1 · The console wizard trap
Adding the trunk NIC triggered the firewall’s console interface-assignment wizard. That wizard only re-captures the interfaces it can auto-detect — which would have silently dropped my existing VPN interface from the assignment list. I skipped it deliberately and did all interface work in the web GUI instead, keeping the additive promise intact.
2 · “Alias entries must be a single host or alias”
The private-network alias was rejected when I first used it in a rule, because the destination field was set to Network (which expects a typed subnet) rather than Address or Alias (which accepts an alias name). A one-dropdown fix — but a good reminder that an alias is an object reference, not a subnet literal.

3 · Source: address vs subnets
I initially built several rules with a source of “interface address” (the firewall’s single IP on that VLAN) instead of “interface subnets” (the whole client network). Since client devices never send from the firewall’s own address, those rules matched nothing — which would have made IoT appear dead and left Guest wide open. Correcting every source to the subnet form fixed both at once. Lesson banked: source is almost always the subnet.
4 · The big one: nothing crossed the virtual switch
The hardest problem: with everything apparently configured correctly, the client could not pull a DHCP lease on any VLAN. Rather than guess, I isolated the fault layer by layer:
- Client side: the VLAN sub-interface was up and tagging correctly (confirmed with
ip -d link) — so the client was fine. - Firewall side: all three VLAN interfaces showed up with correct IPs — so the config was fine. But their inbound packet counters read zero: the firewall was hearing nothing.
- Cross-check: even untagged pings across the virtual network failed. When nothing crosses at all — tagged or untagged — the fault is the switch fabric itself, not the VLANs.

Root cause. I’d opened the VMware Virtual Network Editor in read-only mode. Every earlier “re-apply” of the host-only network looked like it worked, but the
Applybutton was inactive — so the underlying virtual switch was never actually rebuilt. Clicking Change Settings to elevate to admin, then toggling and re-applying the network, rebuilt the switch. The DHCP lease landed on the very next attempt.

The lesson generalises well beyond this bug: a healthy-looking config on both endpoints doesn’t prove the medium between them works. Testing the untagged path was what pointed past the VLANs to the switch.
Outcome
The finished lab is a firewall enforcing genuine three-way isolation, verifiable on demand: a single client machine can drop onto any zone by changing one VLAN tag and observe exactly the access that zone’s rules permit. Blocked traffic can be watched live in the firewall logs as it’s dropped.
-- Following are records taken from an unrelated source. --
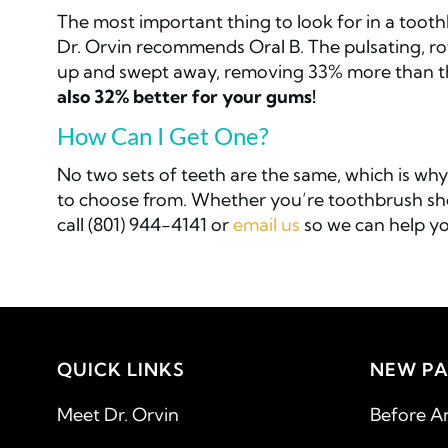
The most important thing to look for in a toothb
Dr. Orvin recommends Oral B. The pulsating, ro
up and swept away, removing 33% more than t
also 32% better for your gums!
How Can I Get One?
No two sets of teeth are the same, which is why 
to choose from. Whether you’re toothbrush shop
call (801) 944-4141 or
email us
so we can help yo
QUICK LINKS
NEW PA
Meet Dr. Orvin
Before A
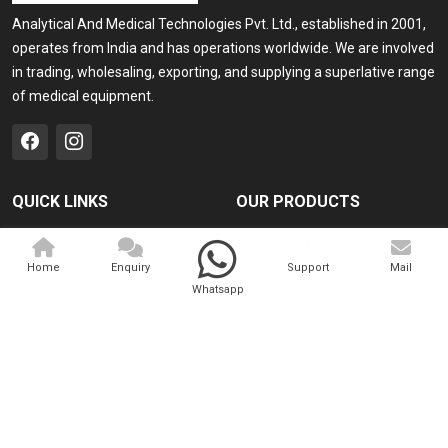
Analytical And Medical Technologies Pvt. Ltd., established in 2001,
operates from India and has operations worldwide. We are involved
in trading, wholesaling, exporting, and supplying a superlative range
of medical equipment.
QUICK LINKS
OUR PRODUCTS
Home
Medical Laser
Home
Enquiry
Support
Mail
Company Profile
Cosmo Laser
Whatsapp
Our Products
Veterinary Laser
Contact
Camscope
Sitemap
Portable X-ray Machine
Market Area
View All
- VLANs & 802.1Q trunking — tagging, a shared trunk, per-VLAN subnets and DHCP.
- Inter-VLAN routing & firewalling — router-on-a-stick with default-deny, stateful, ordered rules.
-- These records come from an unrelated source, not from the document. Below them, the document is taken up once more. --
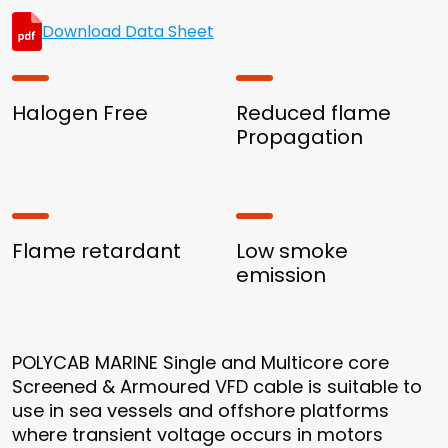
Download Data Sheet
Halogen Free
Reduced flame
Propagation
Flame retardant
Low smoke
emission
POLYCAB MARINE Single and Multicore core
Screened & Armoured VFD cable is suitable to
use in sea vessels and offshore platforms
where transient voltage occurs in motors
- Firewall rule design — reusable aliases, DNS-before-block ordering, least-privilege zones.
- Systematic troubleshooting — isolating a fault across client, firewall, and switch layers instead of guessing.
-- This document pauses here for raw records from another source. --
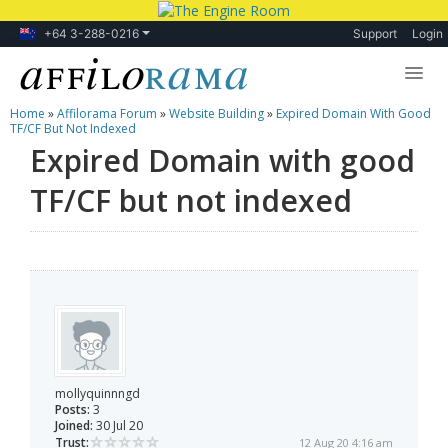
+64 3-288-0216
Support
Login
Home
»
Affilorama Forum
»
Website Building
»
Expired Domain With Good
Lessons
TF/CF But Not Indexed
Expired Domain with good
Products
TF/CF but not indexed
Blog
Forum
mollyquinnngd
Posts:
3
Joined:
30 Jul 20
Trust:
12 Aug 20 4:16 am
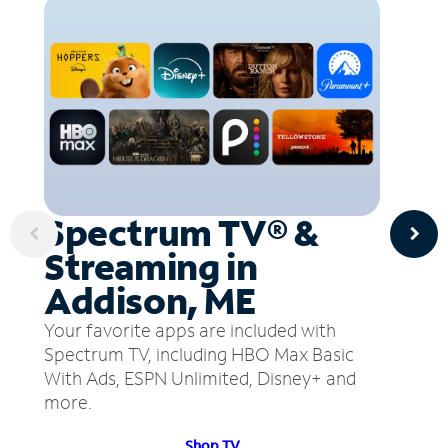
Spectrum TV® &
Streaming in
Addison, ME
Your favorite apps are included with
Spectrum TV, including HBO Max Basic
With Ads, ESPN Unlimited, Disney+ and
more.
Shop TV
- Virtualisation — recreating a full managed-switch topology, and a real desktop client, with zero physical hardware.
Every concept here — trunking, tagging, inter-VLAN routing, zone-based firewalling — is exactly what runs on physical enterprise gear. The only difference is that the switch, the cabling, and the test PCs were all software. The design, and the isolation it enforces, are the real thing.